Some scientists suggested that if the blast was atomic in nature it
might have been explained by some natural phenomenon, rather than a
spaceship. Two possible candidates are an anti-matter meteorite or a
mini-black hole.
Anti-matter is material with a reversed charge at the sub-atomic
level. As far as we know it is extremely rare in the universe, but
it has been produced on Earth in laboratory experiments. When
anti-matter meets up with normal matter they annihilate each other
in a burst of energy. A small chunk of anti-matter could make an
enormous explosion. If the Tunguska meteor was made of anti-matter
it would have exploded violently when it came into contact with the
thick, lower atmosphere. The effects of the explosion would have
looked very much like that of an atomic bomb.
One objection to the "anti-rock" theory is that an
anti-matter
explosion should have set off a chain of events leading to a
significant rise in the amount of radioactive carbon-14 in the air.
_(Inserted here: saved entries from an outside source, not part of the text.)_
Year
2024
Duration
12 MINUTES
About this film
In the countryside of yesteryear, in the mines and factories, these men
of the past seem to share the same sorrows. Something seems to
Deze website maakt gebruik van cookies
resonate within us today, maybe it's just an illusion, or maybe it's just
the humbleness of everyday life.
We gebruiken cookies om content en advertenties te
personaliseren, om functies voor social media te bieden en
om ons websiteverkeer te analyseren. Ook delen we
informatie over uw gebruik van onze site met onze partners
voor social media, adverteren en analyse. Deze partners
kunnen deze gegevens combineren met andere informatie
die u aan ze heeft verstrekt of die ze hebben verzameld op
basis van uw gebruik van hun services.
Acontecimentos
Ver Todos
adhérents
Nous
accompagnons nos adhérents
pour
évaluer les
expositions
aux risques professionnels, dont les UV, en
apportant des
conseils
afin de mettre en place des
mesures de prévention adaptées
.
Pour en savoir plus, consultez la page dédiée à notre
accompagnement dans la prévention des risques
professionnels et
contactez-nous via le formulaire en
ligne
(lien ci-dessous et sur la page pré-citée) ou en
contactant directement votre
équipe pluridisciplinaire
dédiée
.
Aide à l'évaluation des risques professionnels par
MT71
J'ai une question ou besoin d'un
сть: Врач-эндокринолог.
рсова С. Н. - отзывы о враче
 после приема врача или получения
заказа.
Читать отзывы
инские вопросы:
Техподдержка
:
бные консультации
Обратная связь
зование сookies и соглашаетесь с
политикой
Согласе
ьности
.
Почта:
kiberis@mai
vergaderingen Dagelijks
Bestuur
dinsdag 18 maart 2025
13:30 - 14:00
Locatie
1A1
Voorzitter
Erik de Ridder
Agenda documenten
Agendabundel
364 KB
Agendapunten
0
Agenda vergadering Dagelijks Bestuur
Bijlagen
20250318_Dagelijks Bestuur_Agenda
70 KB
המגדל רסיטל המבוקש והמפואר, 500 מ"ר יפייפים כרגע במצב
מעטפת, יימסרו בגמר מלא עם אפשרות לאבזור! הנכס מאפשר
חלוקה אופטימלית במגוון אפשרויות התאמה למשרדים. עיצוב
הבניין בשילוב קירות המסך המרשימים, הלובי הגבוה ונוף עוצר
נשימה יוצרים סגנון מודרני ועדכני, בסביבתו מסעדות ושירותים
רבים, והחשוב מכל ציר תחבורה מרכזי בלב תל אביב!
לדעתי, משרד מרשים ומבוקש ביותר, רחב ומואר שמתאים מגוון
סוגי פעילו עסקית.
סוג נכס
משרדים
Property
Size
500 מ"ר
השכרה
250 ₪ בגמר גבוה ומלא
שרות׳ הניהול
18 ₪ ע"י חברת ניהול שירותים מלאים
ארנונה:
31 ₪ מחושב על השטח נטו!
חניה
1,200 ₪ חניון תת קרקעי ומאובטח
Scientists examined tree rings laid down in 1908 and found a rise in
carbon-14, but not enough to support the idea of an annihilation
large enough to explain the explosion.
"Black holes" are usually the final result of the collapse of a
large star at the end of its life. Some cosmic theories suggest,
though, that "mini-black holes" might have been created at the
beginning of the universe and drift aimlessly through galactic void.
The density and resulting gravitational pull of such an object is so
high that not even light can escape from it. A mini-black hole
passing through the Earth certainly would have produced many of the
effects seen by witnesses of the Tunguska event. What it would
probably not have produced is the visible sighting as seen as the
object entered the atmosphere. A black hole should have also
produced a crater. For these reasons, argue some scientists, a
mini-black hole is not a serious contender to explain what happened.
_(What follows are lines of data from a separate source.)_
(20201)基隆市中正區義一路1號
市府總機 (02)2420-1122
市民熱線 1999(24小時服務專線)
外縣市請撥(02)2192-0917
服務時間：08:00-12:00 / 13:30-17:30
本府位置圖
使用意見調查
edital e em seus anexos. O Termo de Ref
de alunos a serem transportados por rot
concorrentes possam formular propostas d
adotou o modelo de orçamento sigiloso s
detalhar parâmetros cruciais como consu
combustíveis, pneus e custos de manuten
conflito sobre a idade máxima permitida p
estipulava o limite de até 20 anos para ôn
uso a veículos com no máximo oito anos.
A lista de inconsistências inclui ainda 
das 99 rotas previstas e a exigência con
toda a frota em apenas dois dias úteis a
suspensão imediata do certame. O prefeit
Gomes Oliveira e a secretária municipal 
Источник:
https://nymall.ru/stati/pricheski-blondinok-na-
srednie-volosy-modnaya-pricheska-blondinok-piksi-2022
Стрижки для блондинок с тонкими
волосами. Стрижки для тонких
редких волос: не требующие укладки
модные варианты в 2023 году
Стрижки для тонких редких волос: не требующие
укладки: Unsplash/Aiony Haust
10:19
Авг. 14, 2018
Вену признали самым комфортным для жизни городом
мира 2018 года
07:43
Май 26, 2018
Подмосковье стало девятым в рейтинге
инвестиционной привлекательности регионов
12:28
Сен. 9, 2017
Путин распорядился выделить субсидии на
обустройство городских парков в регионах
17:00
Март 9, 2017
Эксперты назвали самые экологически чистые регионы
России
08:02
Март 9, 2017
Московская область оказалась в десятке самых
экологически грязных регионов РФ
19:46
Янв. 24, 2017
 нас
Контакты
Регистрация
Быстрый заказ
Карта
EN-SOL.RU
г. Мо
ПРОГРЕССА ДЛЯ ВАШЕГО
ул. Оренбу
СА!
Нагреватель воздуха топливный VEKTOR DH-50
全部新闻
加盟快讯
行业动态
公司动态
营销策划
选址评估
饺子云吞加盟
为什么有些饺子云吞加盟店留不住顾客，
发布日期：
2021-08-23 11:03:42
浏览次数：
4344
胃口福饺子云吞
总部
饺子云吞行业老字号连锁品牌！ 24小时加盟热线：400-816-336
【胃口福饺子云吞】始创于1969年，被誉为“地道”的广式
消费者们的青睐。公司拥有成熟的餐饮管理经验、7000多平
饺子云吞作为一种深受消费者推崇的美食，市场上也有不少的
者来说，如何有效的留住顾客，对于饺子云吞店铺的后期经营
In the 1960’s several Soviet scientists tried to show that the
object had changed course during its descent. They based their
theory on eye-witness accounts and ground damage from the ballistic
shock wave that proceeded the object as it traveled at supersonic
speeds. This idea, though, has not been completely accepted in
scientific circles, but if the object did make a mid-flight maneuver
it would certainly bolster the spaceship theory.
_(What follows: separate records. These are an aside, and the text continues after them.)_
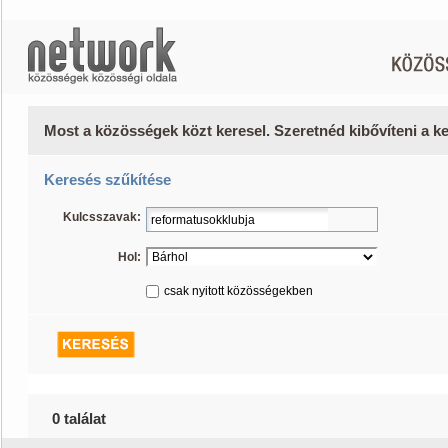
Most a közösségek közt keresel. Szeretnéd kibővíteni a 
Keresés szűkítése
Kulcsszavak:
Hol:
csak nyitott közösségekben
0 találat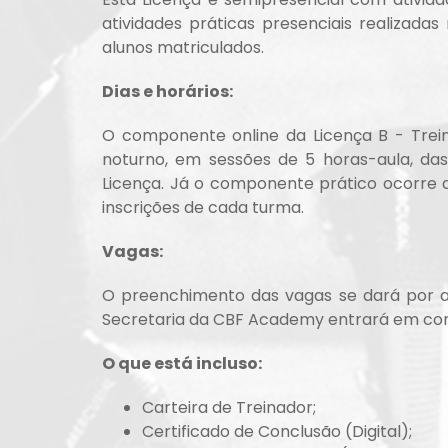
atividades práticas presenciais realizad
alunos matriculados.
Dias e horários:
O componente online da Licença B - Trein
noturno, em sessões de 5 horas-aula, das 
Licença. Já o componente prático ocorre 
inscrições de cada turma.
Vagas:
O preenchimento das vagas se dará por aná
Secretaria da CBF Academy entrará em cont
O que está incluso:
Carteira de Treinador;
Certificado de Conclusão (Digital);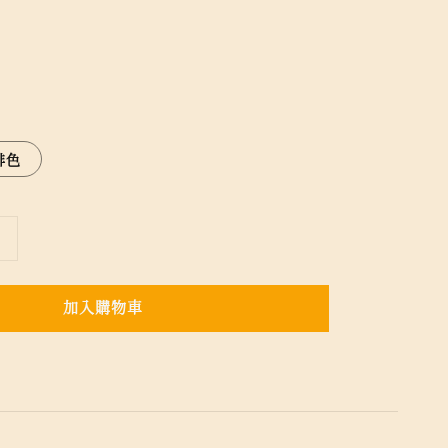
啡色
加入購物車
Research on Tunguska continues today. Christopher Chyba, of
NASA,
Paul Thomas, of the University of Wisconsin, and
Kevin Zahnle, of
NASA, have used computer simulations to calculate that a stony
asteroid, about 100 feet across, could produce the right sized blast
when it fragmented and vaporized before hitting the ground. They
point out that iron asteroids are much more dense and would have
probably survived the flight to hit the ground and make a crater.
Recent analysis of resin from trees surviving the blast seem to
confirm the Chyba-Thomas-Zahnle theory.
So what was the Tunguska explosion? Meteorite, comet, anti-rock,
mini-black hole or alien spaceship? It remains a mystery. One thing
is for sure, if the object had hit the Earth a few hours later it
would have come down over Europe and the death toll would have been
a half-million people.
There are probably other Tunguska-type objects, in addition to
asteroids, in space which could do at least the same amount of
damage, if not more. Scientists estimate that an object capable of
making a Tunguska-sized explosion hits the Earth on an average of
once a century. The only questions are: "How soon?" and "Where?"